Only a small minority of people use the forward chain, right? I
read somewhere that not even ISPs use port forwarding
(relaying?).

> Why are you ACCEPTing traffic based on the source address? For new
> outbound connections you should ACCEPT based on destination and state
> NEW, for everything else, you should use an ESTABLISHED,RELATED rule
> just like you do in the INPUT chain.

Currently, I have OUTPUT accepting NEW,ESTABLISHED,RELATED. If
I'm thinking right about what you said Ansgar, the only thing I
need to worry about in OUTPUT is NEW, so I'm about to change it
and see what happens.
>
> Repeating myself: "stealth" is braindead marketing babble invented by
> people who failed to understand TCP/IP for people who fail to understand
> TCP/IP. Your host doesn't magically become "invisible" just because it
> drops packets.
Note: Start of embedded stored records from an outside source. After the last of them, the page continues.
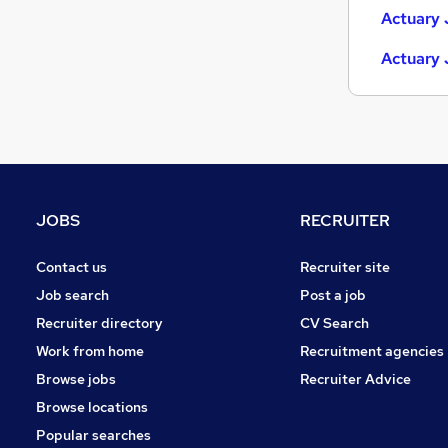
Actuary 
Actuary 
JOBS
RECRUITER
Contact us
Recruiter site
Job search
Post a job
Recruiter directory
CV Search
Work from home
Recruitment agencies
Browse jobs
Recruiter Advice
Browse locations
Popular searches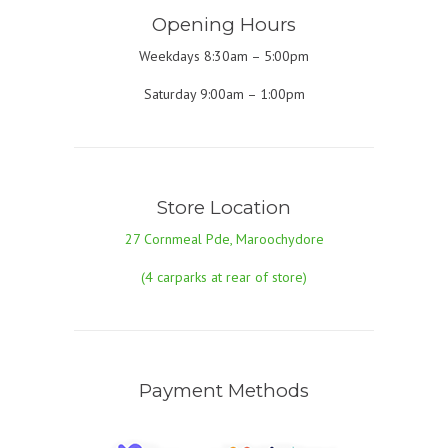
Opening Hours
Weekdays 8:30am – 5:00pm
Saturday 9:00am – 1:00pm
Store Location
27 Cornmeal Pde, Maroochydore
(4 carparks at rear of store)
Payment Methods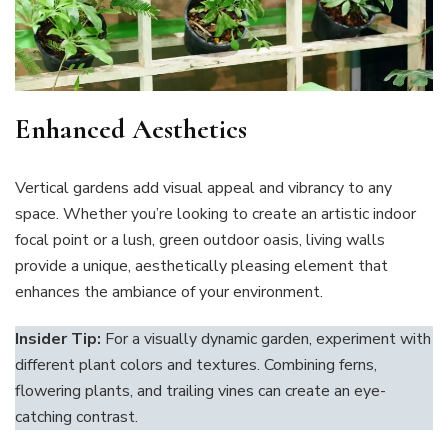
Enhanced Aesthetics
Vertical gardens add visual appeal and vibrancy to any
space. Whether you’re looking to create an artistic indoor
focal point or a lush, green outdoor oasis, living walls
provide a unique, aesthetically pleasing element that
enhances the ambiance of your environment.
Insider Tip:
For a visually dynamic garden, experiment with
different plant colors and textures. Combining ferns,
flowering plants, and trailing vines can create an eye-
catching contrast.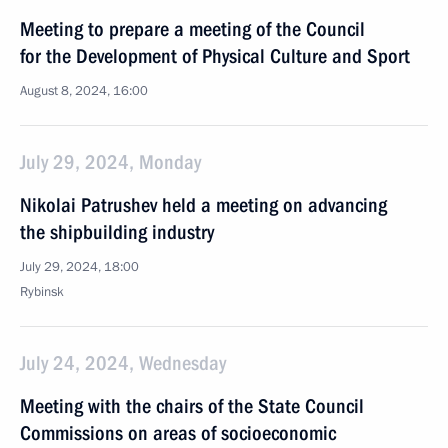
Meeting to prepare a meeting of the Council
for the Development of Physical Culture and Sport
August 8, 2024, 16:00
July 29, 2024, Monday
Nikolai Patrushev held a meeting on advancing
the shipbuilding industry
July 29, 2024, 18:00
Rybinsk
July 24, 2024, Wednesday
Meeting with the chairs of the State Council
Commissions on areas of socioeconomic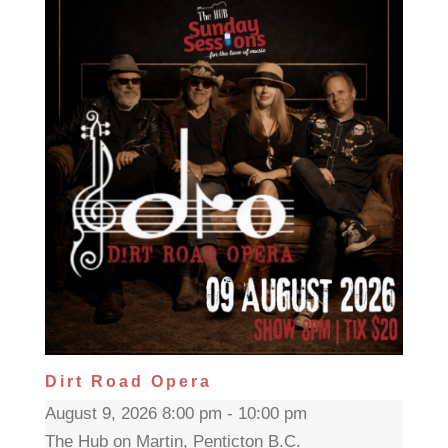
Dirt Road Opera
August 9, 2026 8:00 pm - 10:00 pm
The Hub on Martin, Penticton B.C.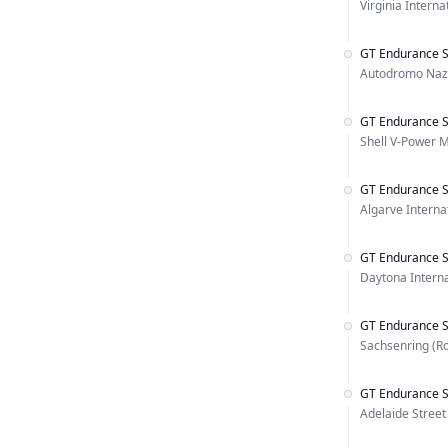
Virginia Intern
GT Endurance S
Autodromo Naz
GT Endurance S
Shell V-Power M
GT Endurance S
Algarve Internat
GT Endurance S
Daytona Intern
GT Endurance S
Sachsenring (R
GT Endurance S
Adelaide Street 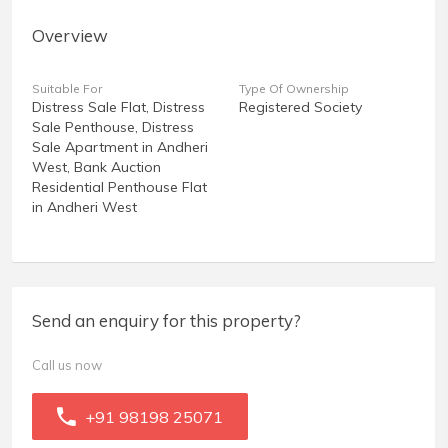
Overview
Suitable For
Type Of Ownership
Distress Sale Flat, Distress
Registered Society
Sale Penthouse, Distress
Sale Apartment in Andheri
West, Bank Auction
Residential Penthouse Flat
in Andheri West
Send an enquiry for this property?
Call us now
+91 98198 25071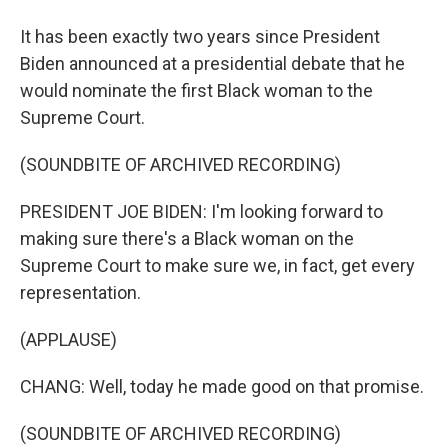
It has been exactly two years since President
Biden announced at a presidential debate that he
would nominate the first Black woman to the
Supreme Court.
(SOUNDBITE OF ARCHIVED RECORDING)
PRESIDENT JOE BIDEN: I'm looking forward to
making sure there's a Black woman on the
Supreme Court to make sure we, in fact, get every
representation.
(APPLAUSE)
CHANG: Well, today he made good on that promise.
(SOUNDBITE OF ARCHIVED RECORDING)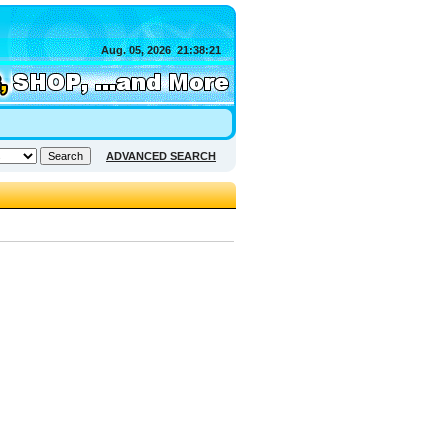
Aug. 05, 2026
21:38:21
ADVANCED SEARCH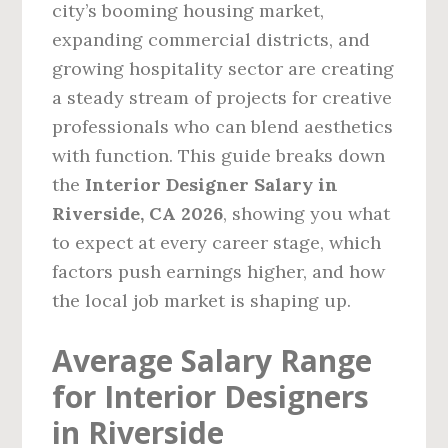
city’s booming housing market,
expanding commercial districts, and
growing hospitality sector are creating
a steady stream of projects for creative
professionals who can blend aesthetics
with function. This guide breaks down
the
Interior Designer Salary in
Riverside, CA 2026
, showing you what
to expect at every career stage, which
factors push earnings higher, and how
the local job market is shaping up.
Average Salary Range
for Interior Designers
in Riverside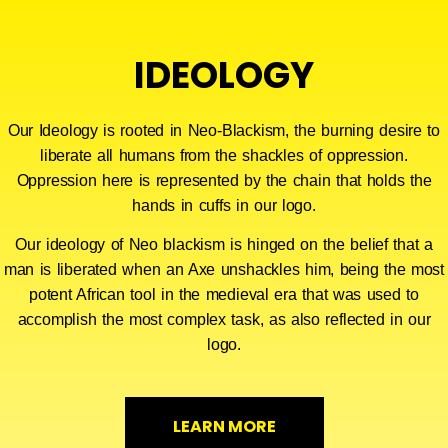
IDEOLOGY
Our Ideology is rooted in Neo-Blackism, the burning desire to
liberate all humans from the shackles of oppression.
Oppression here is represented by the chain that holds the
hands in cuffs in our logo.
Our ideology of Neo blackism is hinged on the belief that a
man is liberated when an Axe unshackles him, being the most
potent African tool in the medieval era that was used to
accomplish the most complex task, as also reflected in our
logo.
LEARN MORE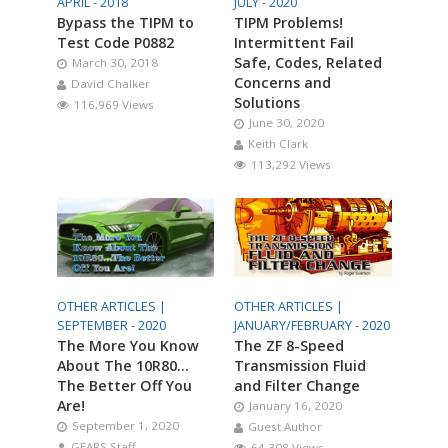
APRIL - 2018
JULY - 2020
Bypass the TIPM to
TIPM Problems!
Test Code P0882
Intermittent Fail
Safe, Codes, Related
March 30, 2018
Concerns and
David Chalker
Solutions
116,969 Views
June 30, 2020
Keith Clark
113,292 Views
OTHER ARTICLES |
OTHER ARTICLES |
SEPTEMBER - 2020
JANUARY/FEBRUARY - 2020
The More You Know
The ZF 8-Speed
About The 10R80…
Transmission Fluid
The Better Off You
and Filter Change
Are!
January 16, 2020
September 1, 2020
Guest Author
GEARS Staff
64,308 Views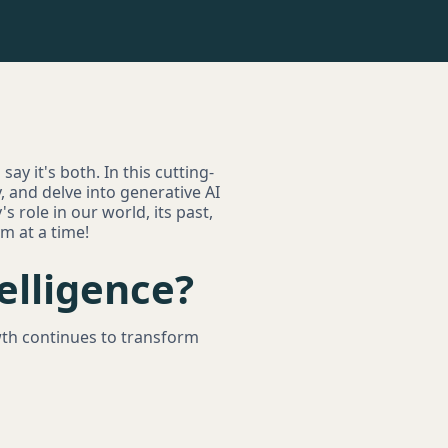
say it's both. In this cutting-
y, and delve into generative AI
s role in our world, its past,
hm at a time!
telligence?
wth continues to transform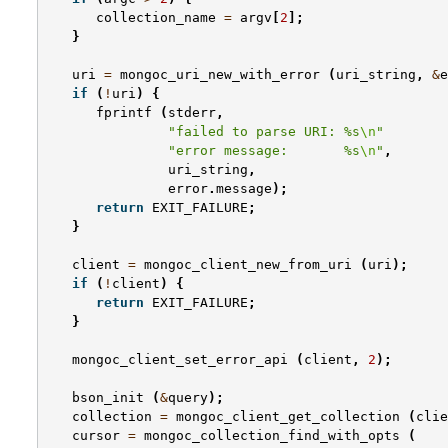
collection_name
=
argv
[
2
];
}
uri
=
mongoc_uri_new_with_error
(
uri_string
,
&
e
if
(
!
uri
)
{
fprintf
(
stderr
,
"failed to parse URI: %s
\n
"
"error message:       %s
\n
"
,
uri_string
,
error
.
message
);
return
EXIT_FAILURE
;
}
client
=
mongoc_client_new_from_uri
(
uri
);
if
(
!
client
)
{
return
EXIT_FAILURE
;
}
mongoc_client_set_error_api
(
client
,
2
);
bson_init
(
&
query
);
collection
=
mongoc_client_get_collection
(
clie
cursor
=
mongoc_collection_find_with_opts
(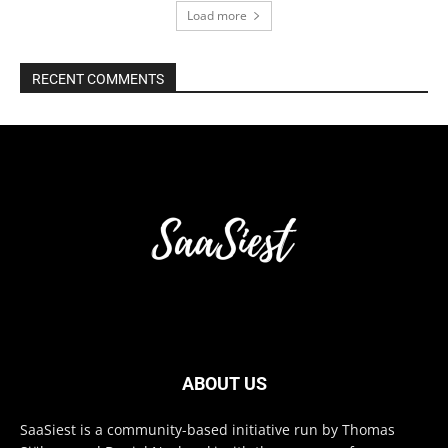
Load more
RECENT COMMENTS
ABOUT US
SaaSiest is a community-based initiative run by Thomas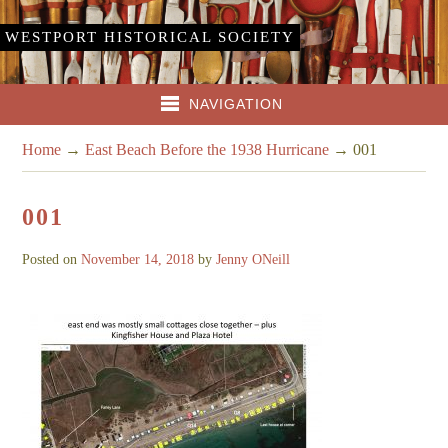
WESTPORT HISTORICAL SOCIETY
NAVIGATION
Home
→
East Beach Before the 1938 Hurricane
→
001
001
Posted on
November 14, 2018
by
Jenny ONeill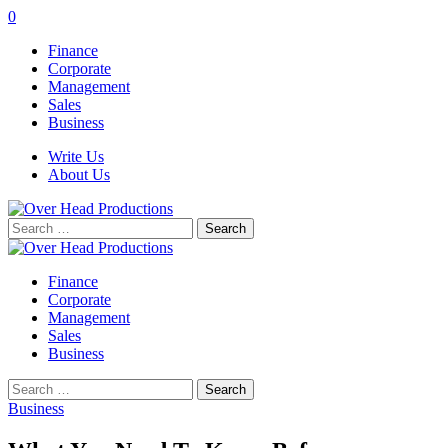
0
Finance
Corporate
Management
Sales
Business
Write Us
About Us
Search
for:
Finance
Corporate
Management
Sales
Business
Search
for:
Business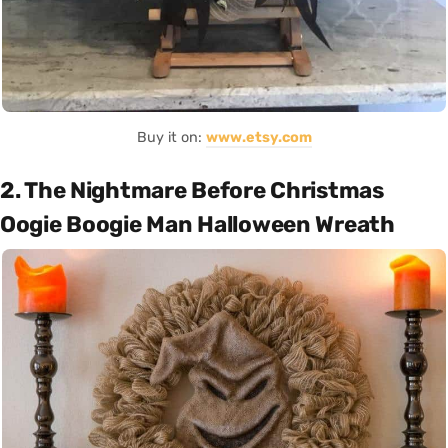
Buy it on:
www.etsy.com
2. The Nightmare Before Christmas
Oogie Boogie Man Halloween Wreath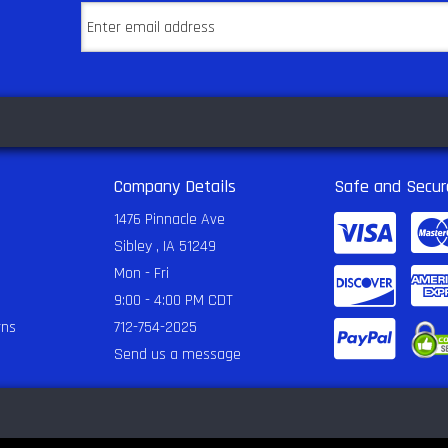
Company Details
Safe and Secur
1476 Pinnacle Ave
Sibley , IA 51249
Mon - Fri
9:00 - 4:00 PM CDT
rns
712-754-2025
Send us a message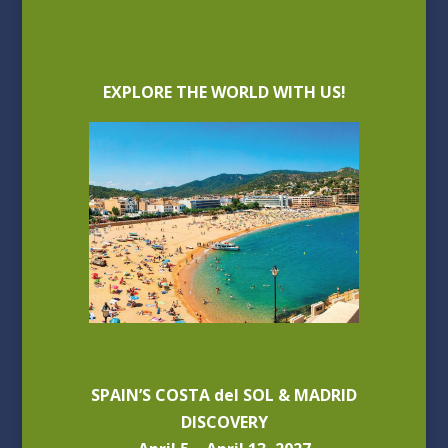
EXPLORE THE WORLD WITH US!
SPAIN’S COSTA del SOL & MADRID
DISCOVERY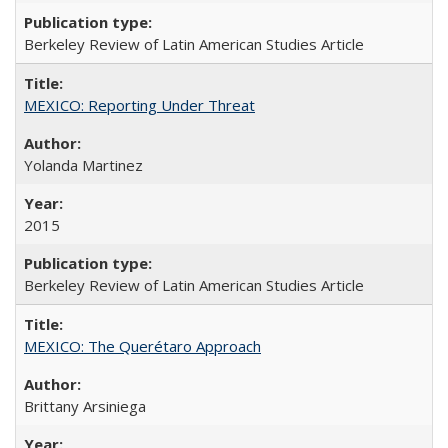
Berkeley Review of Latin American Studies Article
MEXICO: Reporting Under Threat
Yolanda Martinez
2015
Berkeley Review of Latin American Studies Article
MEXICO: The Querétaro Approach
Brittany Arsiniega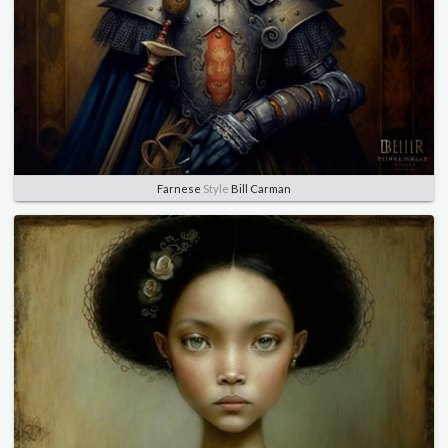
Farnese
Style
Bill Carman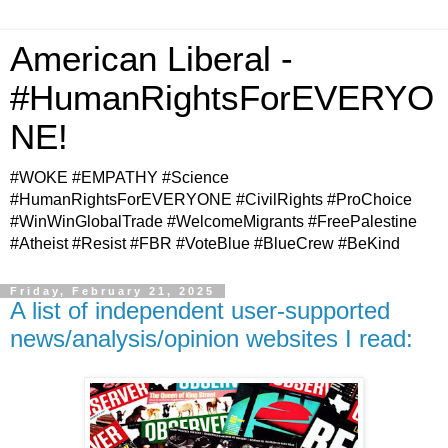
American Liberal -
#HumanRightsForEVERYO
NE!
#WOKE #EMPATHY #Science
#HumanRightsForEVERYONE #CivilRights #ProChoice
#WinWinGlobalTrade #WelcomeMigrants #FreePalestine
#Atheist #Resist #FBR #VoteBlue #BlueCrew #BeKind
Friday, February 21, 2025
A list of independent user-supported
news/analysis/opinion websites I read:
TCP/IP doesn't work that way.

Then why does the site http://www.grc.com keep referring to
ports as being under stealth? Are they defining "stealth" in a
different way? What does one have to gain by propogating this
"marketing babble"?

> Besides, you shouldn't be dropping echo-request and time-exceeded. ICMP
> is a vital part of IP and required e.g. for troubleshooting connection
> problems. Rather do something like this:
>
> iptables -N icmp_packets
> # Allow ping, but limit it to 10 requests per second:
> iptables -A icmp_packets -p icmp --icmp-type echo-request \
> -m state --state NEW -m limit --limit 10/sec -j ACCEPT
> # Allow echo replies (pong) for accepted pings:
> iptables -A icmp_packets -p icmp --icmp-type echo-reply \
> -m state --state ESTABLISHED -j ACCEPT
> # Allow troubleshooting messages for all established connections:
[...]
> iptables -A icmp_packets -p icmp --icmp-type parameter-problem \
> -m state --state RELATED -j ACCEPT
> iptables -A icmp_packets -j DROP
>
Thanks for this (above).

> I'd also recommend to REJECT packets rather than simply DROP them, so I
> usually define a DENY chain and put it at the end of the INPUT, OUTPUT
> and FORWARD chains:
>
> iptables -N DENY
> iptables -A DENY -p tcp -m limit --limit 10/sec -j REJECT \
> --reject-with tcp-reset
> iptables -A DENY -p udp -m limit --limit 10/sec -j REJECT \
> --reject-with icmp-port-unreachable
> iptables -A DENY -j DROP

Thanks again.

--
Telly Williams
"Knowledge Is Power"

--

Port 80 Open

On Sun, Oct 28, 2007 at 08:35:30PM -0600, Telly Williams wrote:
> Ansgar, Paolo, and David,
>
> Thanks for the help. I utilized your ideas and ran nmap and
> nothing comes up (I did this from the same host, though). My

er... is your fw supposed to protect you from yourself? ;)
try a remote scanner like grc.com's.

> logs aren't writing anything now, or is it that my ports can't

look at your itables-save, select a chain that goes through LOG, ask grc.com
to strees a port for that chain. See what happens in the logs.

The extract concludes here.